Your objective → Do any lines in the data below contain "resend"? If so, copy every one of them.

Data records →
# # # #

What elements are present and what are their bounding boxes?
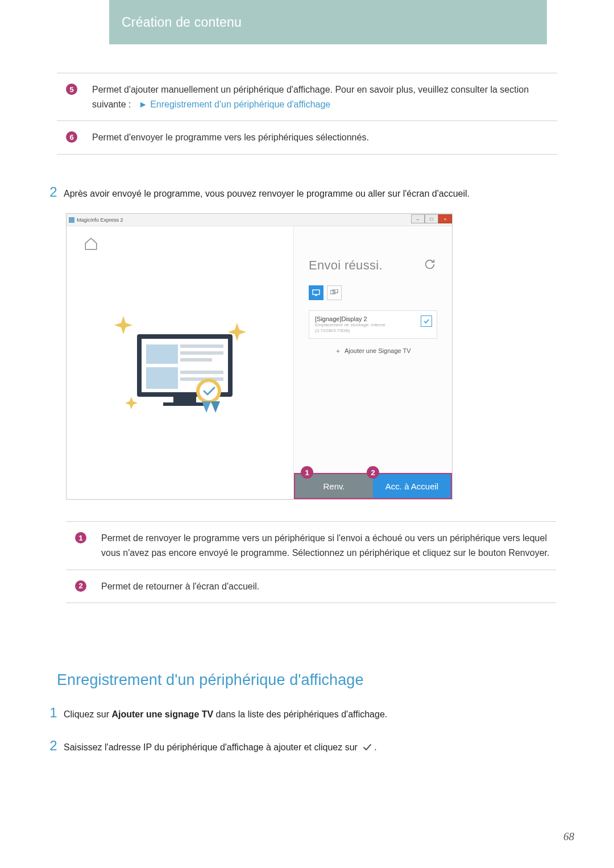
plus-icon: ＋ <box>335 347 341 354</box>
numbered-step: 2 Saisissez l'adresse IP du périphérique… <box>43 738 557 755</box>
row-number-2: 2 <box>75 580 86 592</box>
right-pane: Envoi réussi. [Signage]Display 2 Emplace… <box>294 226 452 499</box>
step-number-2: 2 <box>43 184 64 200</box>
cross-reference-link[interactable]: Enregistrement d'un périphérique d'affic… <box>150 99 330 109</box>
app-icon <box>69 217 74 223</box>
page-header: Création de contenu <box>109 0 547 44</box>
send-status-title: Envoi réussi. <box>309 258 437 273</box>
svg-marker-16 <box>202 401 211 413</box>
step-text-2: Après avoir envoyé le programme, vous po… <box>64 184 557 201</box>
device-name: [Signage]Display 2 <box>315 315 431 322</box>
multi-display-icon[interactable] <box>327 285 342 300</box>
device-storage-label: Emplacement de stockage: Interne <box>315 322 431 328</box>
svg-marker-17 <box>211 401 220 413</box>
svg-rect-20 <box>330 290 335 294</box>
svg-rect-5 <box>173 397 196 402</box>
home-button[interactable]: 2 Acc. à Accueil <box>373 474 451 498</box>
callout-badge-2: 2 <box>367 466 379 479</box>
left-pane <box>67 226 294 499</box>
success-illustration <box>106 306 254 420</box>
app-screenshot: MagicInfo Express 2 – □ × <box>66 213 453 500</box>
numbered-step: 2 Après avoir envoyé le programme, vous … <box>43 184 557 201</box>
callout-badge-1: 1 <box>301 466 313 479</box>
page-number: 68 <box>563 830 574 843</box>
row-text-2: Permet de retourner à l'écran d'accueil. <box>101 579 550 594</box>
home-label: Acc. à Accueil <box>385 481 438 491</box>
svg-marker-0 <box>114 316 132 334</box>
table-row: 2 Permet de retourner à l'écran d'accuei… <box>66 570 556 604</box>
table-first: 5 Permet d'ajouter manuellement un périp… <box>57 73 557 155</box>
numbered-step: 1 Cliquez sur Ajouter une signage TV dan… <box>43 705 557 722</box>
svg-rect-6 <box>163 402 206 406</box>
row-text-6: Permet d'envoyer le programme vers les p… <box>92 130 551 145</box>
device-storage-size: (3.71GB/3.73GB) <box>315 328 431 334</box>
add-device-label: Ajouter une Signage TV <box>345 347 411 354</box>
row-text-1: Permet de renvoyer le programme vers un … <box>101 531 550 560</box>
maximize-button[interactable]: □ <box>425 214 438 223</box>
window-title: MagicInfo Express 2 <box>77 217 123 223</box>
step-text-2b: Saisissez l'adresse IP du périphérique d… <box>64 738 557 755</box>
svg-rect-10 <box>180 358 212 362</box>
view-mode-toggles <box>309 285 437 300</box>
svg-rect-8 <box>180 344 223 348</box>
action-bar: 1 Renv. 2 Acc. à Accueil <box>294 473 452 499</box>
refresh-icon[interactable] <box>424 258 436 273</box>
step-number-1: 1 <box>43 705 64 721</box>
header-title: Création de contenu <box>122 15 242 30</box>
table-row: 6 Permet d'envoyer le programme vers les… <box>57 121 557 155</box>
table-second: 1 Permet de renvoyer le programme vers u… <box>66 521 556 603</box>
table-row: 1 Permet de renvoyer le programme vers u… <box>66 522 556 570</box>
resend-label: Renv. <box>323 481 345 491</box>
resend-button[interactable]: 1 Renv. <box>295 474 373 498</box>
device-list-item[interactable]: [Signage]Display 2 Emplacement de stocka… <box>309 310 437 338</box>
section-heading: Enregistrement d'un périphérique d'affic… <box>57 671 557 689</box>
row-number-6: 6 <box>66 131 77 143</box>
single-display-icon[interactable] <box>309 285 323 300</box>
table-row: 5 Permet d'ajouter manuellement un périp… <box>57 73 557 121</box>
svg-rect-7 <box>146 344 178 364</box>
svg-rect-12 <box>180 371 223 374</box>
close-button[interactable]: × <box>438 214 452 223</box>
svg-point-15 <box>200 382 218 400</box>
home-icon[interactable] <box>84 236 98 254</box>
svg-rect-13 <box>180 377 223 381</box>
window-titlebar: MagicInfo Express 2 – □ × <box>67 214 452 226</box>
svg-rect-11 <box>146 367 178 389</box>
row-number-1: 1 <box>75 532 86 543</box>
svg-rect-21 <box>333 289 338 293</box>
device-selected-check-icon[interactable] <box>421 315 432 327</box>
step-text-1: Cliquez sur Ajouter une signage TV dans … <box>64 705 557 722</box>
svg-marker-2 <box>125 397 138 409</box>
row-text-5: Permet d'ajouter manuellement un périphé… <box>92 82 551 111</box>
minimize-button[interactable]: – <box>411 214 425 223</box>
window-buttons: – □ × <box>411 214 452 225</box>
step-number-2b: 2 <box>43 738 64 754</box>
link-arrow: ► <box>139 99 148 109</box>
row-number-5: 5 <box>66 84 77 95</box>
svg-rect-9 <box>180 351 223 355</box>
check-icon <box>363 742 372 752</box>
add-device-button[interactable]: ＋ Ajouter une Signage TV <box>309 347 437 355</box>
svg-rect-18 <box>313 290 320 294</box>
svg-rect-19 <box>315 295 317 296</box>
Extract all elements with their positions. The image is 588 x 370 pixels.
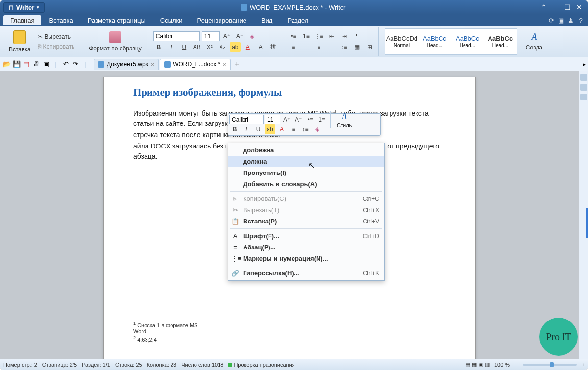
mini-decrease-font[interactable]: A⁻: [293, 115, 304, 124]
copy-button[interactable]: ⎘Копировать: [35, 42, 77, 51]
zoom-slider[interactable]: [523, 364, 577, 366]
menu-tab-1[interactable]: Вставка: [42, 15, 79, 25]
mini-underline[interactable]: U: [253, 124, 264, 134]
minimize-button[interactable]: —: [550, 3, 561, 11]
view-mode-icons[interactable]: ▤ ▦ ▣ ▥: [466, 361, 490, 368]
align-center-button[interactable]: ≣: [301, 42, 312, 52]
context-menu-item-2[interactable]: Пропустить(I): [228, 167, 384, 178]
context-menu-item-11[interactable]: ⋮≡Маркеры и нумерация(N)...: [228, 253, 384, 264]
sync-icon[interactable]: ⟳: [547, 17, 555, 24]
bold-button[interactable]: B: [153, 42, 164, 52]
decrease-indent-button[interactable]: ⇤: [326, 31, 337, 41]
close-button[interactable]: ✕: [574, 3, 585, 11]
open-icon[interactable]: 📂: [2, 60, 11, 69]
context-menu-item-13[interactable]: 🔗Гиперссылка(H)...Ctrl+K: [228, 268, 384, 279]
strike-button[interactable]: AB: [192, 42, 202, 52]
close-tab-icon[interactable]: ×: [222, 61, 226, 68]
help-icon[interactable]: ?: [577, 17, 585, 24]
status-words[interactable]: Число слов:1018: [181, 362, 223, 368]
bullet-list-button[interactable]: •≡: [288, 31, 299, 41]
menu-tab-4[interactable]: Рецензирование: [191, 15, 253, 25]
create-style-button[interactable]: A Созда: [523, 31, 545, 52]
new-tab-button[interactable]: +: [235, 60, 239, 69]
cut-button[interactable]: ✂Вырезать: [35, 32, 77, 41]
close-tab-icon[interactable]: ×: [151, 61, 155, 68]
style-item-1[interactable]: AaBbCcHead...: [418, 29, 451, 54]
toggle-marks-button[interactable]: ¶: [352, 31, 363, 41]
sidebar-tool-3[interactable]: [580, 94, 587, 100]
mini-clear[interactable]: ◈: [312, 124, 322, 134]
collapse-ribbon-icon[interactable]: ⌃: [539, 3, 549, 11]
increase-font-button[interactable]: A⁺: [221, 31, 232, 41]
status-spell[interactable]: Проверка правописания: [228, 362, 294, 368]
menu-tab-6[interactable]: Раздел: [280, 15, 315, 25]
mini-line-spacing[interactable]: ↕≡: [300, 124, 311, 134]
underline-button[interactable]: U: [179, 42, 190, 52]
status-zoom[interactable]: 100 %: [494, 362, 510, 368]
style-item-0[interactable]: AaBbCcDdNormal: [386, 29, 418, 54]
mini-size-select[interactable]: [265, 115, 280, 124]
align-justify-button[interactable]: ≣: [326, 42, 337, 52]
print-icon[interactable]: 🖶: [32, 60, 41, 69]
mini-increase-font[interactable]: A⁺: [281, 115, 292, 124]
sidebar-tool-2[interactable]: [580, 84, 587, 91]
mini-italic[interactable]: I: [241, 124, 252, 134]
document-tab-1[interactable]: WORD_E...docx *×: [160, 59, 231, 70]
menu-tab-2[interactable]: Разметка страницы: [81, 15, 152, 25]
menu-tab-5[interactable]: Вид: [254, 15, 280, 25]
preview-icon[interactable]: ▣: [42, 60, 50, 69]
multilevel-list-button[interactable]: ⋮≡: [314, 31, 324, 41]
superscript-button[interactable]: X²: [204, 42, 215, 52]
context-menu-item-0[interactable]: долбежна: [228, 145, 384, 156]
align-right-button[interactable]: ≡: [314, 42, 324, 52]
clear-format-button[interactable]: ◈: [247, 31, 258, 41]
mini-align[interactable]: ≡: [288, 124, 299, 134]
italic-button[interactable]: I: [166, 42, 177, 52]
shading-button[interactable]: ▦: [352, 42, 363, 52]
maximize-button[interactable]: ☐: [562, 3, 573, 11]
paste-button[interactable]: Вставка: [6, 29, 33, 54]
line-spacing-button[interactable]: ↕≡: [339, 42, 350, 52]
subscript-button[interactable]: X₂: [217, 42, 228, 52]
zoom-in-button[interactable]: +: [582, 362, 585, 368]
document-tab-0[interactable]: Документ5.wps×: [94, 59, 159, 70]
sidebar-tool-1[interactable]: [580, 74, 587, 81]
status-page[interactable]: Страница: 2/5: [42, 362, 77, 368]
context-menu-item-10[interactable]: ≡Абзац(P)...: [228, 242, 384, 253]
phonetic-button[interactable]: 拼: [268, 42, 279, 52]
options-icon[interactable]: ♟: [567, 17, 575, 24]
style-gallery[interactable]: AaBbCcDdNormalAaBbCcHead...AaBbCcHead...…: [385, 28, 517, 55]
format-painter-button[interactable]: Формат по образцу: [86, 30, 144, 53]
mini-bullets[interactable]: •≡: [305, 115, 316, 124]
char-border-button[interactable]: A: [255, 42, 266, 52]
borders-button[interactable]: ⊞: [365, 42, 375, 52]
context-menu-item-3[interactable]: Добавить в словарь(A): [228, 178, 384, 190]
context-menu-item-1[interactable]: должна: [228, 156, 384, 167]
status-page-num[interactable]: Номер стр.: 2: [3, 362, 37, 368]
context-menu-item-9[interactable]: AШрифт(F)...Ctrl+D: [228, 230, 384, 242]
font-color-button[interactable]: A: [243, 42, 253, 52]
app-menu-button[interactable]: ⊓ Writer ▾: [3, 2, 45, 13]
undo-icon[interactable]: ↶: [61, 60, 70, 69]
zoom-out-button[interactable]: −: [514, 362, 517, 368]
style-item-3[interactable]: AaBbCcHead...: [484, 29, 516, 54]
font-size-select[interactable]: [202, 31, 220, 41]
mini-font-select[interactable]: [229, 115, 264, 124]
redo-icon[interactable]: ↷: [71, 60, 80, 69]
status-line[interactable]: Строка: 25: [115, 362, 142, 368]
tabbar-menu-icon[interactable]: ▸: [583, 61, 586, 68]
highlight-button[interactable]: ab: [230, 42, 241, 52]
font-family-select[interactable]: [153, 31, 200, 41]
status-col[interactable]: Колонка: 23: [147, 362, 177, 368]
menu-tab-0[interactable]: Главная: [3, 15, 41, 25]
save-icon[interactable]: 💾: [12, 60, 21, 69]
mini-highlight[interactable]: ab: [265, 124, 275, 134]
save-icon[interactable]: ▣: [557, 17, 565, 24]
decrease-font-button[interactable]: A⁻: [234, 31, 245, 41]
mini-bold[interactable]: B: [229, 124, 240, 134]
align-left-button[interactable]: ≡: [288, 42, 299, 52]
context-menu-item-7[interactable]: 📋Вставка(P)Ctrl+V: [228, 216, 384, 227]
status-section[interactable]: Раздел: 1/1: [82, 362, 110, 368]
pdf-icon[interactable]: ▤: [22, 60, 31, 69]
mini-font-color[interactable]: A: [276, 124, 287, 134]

# # # #

Written solution →
resend-label: Renv. <box>323 481 345 491</box>
resend-button[interactable]: 1 Renv. <box>295 474 373 498</box>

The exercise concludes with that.